• [The problem]:
Return the exact lines spanning from the line with "India - English" through the last line of the entries, boundaries included, and no others.

• [Supplied information]:
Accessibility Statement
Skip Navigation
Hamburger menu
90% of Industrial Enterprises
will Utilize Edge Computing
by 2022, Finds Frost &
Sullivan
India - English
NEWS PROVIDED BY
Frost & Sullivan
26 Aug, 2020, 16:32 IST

• [Written answer]:
India - English
NEWS PROVIDED BY
Frost & Sullivan
26 Aug, 2020, 16:32 IST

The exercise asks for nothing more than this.